1. Essentials of Risk Taking
  2. The Problems of Risk
  3. Personalities of Risk
  4. Practise of Risk Taking

when are we more willing to take risks?

Most traders are willing to accept risk in order to avoid a loss (eg. holding onto a losing position) and are more cautious when dealing with potential gains (eg. reluctant to add more to winning positions). In other words, a trader would be more willing to take a greater risk in an effort not to lose $500 than he would gain $500. Given this propensity, you might understand why a trader would stay in a losing position in hopes that the tide will turn. Known as Weber’s Law, this and many other principles of human behaviour highlight the importance of understanding the psychological under-pinnings of rick-taking.

risk taking…

Risk taking means the willingness to act outside the vicious circle of concept-dominated experiences without a guarantee of success or approval. It means being willing to live life as the risk it is and not in terms of the limiting notions of your own self-doubts.
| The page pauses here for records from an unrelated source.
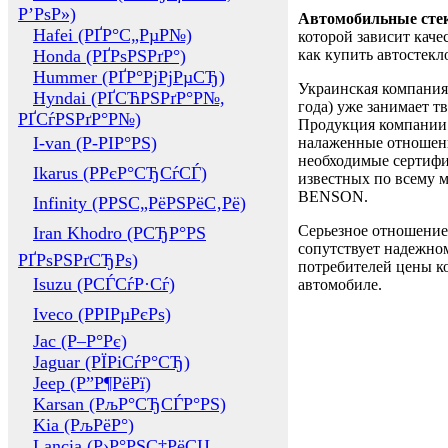
Р’РѕР»)
Автомобильные сте
Hafei (РҐР°С„РµР№)
которой зависит каче
Honda (РҐРѕРЅРґР°)
как купить автостек
Hummer (РҐР°РјРјРµСЂ)
Украинская компания 
Hyndai (РҐСЋРЅРґР°Р№,
года) уже занимает т
РҐСѓРЅРґР°Р№)
Продукция компании 
I-van (Р-РІР°РЅ)
налаженные отношени
необходимые сертифи
Ikarus (РРєР°СЂСѓСЃ)
известных по всему ми
BENSON.
Infinity (РРЅС„РёРЅРёС‚Рё)
Серьезное отношение
Iran Khodro (РСЂР°РЅ
сопутствует надежном
РҐРѕРЅРґСЂРѕ)
потребителей цены ко
Isuzu (РСЃСѓР·Сѓ)
автомобиле.
Iveco (РРІРµРєРѕ)
Jac (Р–Р°Рє)
Jaguar (РЇРіСѓР°СЂ)
Jeep (Р”Р¶РёРї)
Karsan (РљР°СЂСЃР°РЅ)
Kia (РљРёР°)
Lancia (Р›Р°РЅС‡РёСЏ,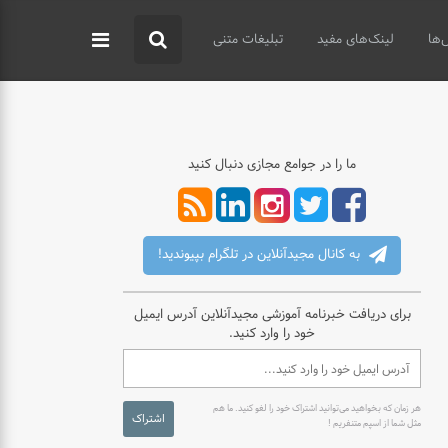
‌ها
لینک‌های مفید
تبلیغات متنی
ما را در جوامع مجازی دنبال کنید
به کانال مجیدآنلاین در تلگرام بپیوندید!
برای دریافت خبرنامه آموزشی مجیدآنلاین آدرس ایمیل
خود را وارد کنید.
هر زمان که بخواهید می‌توانید اشتراک خود را لغو کنید. ما هم
اشتراک
مثل شما از اسپم متنفریم !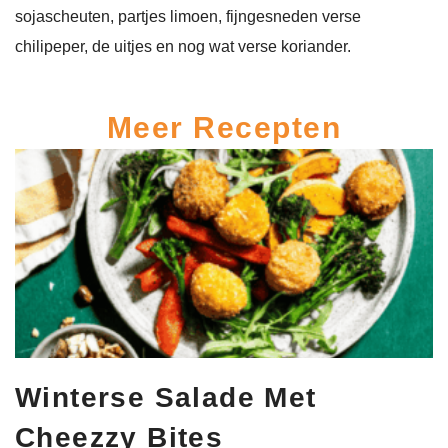
sojascheuten, partjes limoen, fijngesneden verse
chilipeper, de uitjes en nog wat verse koriander.
Meer Recepten
Winterse Salade Met
Cheezzy Bites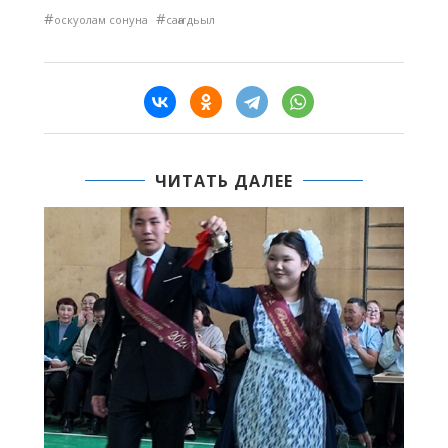
#
#
оскуолам сонуна
саҥа дьыл
ЧИТАТЬ ДАЛЕЕ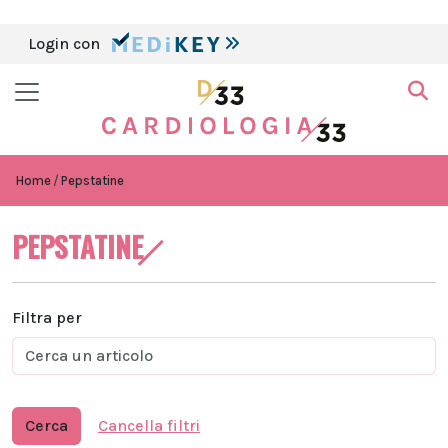
Login con
Home
Pepstatine
PEPSTATINE
Filtra per
Cerca
Cancella filtri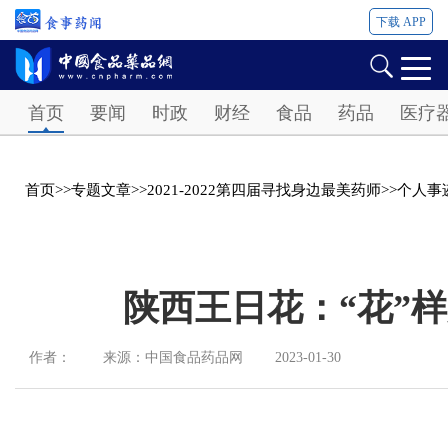
下载 APP
Password
首页
要闻
时政
财经
食品
药品
医疗
首页
>>
专题文章
>>
2021-2022第四届寻找身边最美药师
>>
个人事
陕西王日花：“花”
作者：
来源：中国食品药品网
2023-01-30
To like at risk is to engage in activity spontaneously and naturally. The psychology of risk taking means being willing to commit yourself to living from a future vision without any certainty. It is a willingness to commit to our vision and create goals related to the vision, irrespective of the frightening inner voices that predict failure or ridicule. In the trading arena, it involved a willingness to commit to a specific financial objective and to focus in the present moment on the implementation of this strategy without obsessive concern with reaching the goal.

Risk taking does not mean exposing yourself to danger. It does mean acting beyond the vicious circle of what you already know – where past concepts colour perspective and experience. It does mean making decisions with incomplete information and before you have checked everything out with the experts. Risk taking means letting go of past habits and values that lock you into fixed ways of relating to the world, so as to trade with a new concept of what is possible.

Master trader is focused and he is always challenging himself to ask…

  1. What more do I need to know?
  2. What additional work can I do?
  3. What can I learn from my own emotional reactivity to the markets?
  4. How long should I hold the position?
  5. How fast should I get out?
  6. What kind of loss limit is tolerable?

defining risk…

  1. where did you get into the trade?
  2. where did you add?
  3. where did you get out, if you go out?
  4. was there anything about your trading style that was reflection in the way in which you traded that stock?
  5. Did you buy at the bottom and scale into it more as it moved upward? Or did you buy it at the bottom and get out fast as it was going up?
  6. Conversely, did you see it as opportunity to start shorting the stock prior to an anticipated inflection point, and did you get out after the inflection point as the stock was going down?
  7. What does your approach to the trade tell you about your general style of trading?

Master trader…

Mastery is the capacity to empty your mind of preconceptions about yourself and the market, to let go of your persona, your life principles, and other beliefs and limiting notions, so that you can more fully take risks in the here and now. Mastery is about telling the truth, about not being too egotistical about your success or too depressed about your losses.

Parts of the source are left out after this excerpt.